====== AVAILABLE DATA

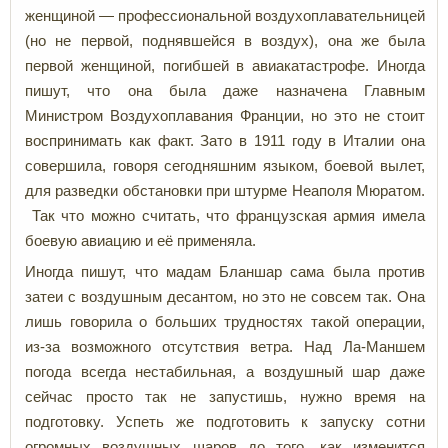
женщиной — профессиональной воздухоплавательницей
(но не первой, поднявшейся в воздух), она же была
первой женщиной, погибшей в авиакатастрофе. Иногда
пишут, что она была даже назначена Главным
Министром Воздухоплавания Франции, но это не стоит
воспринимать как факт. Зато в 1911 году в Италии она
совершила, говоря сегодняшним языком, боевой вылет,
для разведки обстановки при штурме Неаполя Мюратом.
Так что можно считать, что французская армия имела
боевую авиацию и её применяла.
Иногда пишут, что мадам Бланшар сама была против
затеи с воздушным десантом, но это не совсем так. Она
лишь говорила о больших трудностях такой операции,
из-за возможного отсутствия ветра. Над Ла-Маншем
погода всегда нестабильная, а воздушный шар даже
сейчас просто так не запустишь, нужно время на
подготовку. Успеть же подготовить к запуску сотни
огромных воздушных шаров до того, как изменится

============
====== AVAILABLE DATA

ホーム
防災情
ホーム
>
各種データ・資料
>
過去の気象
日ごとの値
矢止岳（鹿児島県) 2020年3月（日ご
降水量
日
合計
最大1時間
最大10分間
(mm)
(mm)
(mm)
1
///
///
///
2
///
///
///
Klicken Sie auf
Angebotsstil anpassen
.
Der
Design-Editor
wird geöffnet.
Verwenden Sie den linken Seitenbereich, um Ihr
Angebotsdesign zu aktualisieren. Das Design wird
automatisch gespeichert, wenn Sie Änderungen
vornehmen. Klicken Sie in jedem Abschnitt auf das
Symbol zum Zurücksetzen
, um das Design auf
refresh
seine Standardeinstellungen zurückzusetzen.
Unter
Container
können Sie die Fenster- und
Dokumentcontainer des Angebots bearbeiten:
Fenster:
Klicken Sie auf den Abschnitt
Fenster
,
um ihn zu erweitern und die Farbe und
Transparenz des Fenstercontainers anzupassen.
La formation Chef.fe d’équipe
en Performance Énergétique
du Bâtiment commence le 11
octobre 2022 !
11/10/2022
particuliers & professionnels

============
====== AVAILABLE DATA

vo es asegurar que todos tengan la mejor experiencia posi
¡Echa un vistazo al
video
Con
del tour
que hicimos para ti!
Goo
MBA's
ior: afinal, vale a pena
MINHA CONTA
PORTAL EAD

============

TASK TO COMPLETE: Return only the lines between the one holding "seine Standardeinstellungen zurückzusetzen." and the one holding "particuliers & professionnels", inclusive, exactly as they appear above.

RESULT FOR THIS TASK:
seine Standardeinstellungen zurückzusetzen.
Unter
Container
können Sie die Fenster- und
Dokumentcontainer des Angebots bearbeiten:
Fenster:
Klicken Sie auf den Abschnitt
Fenster
,
um ihn zu erweitern und die Farbe und
Transparenz des Fenstercontainers anzupassen.
La formation Chef.fe d’équipe
en Performance Énergétique
du Bâtiment commence le 11
octobre 2022 !
11/10/2022
particuliers & professionnels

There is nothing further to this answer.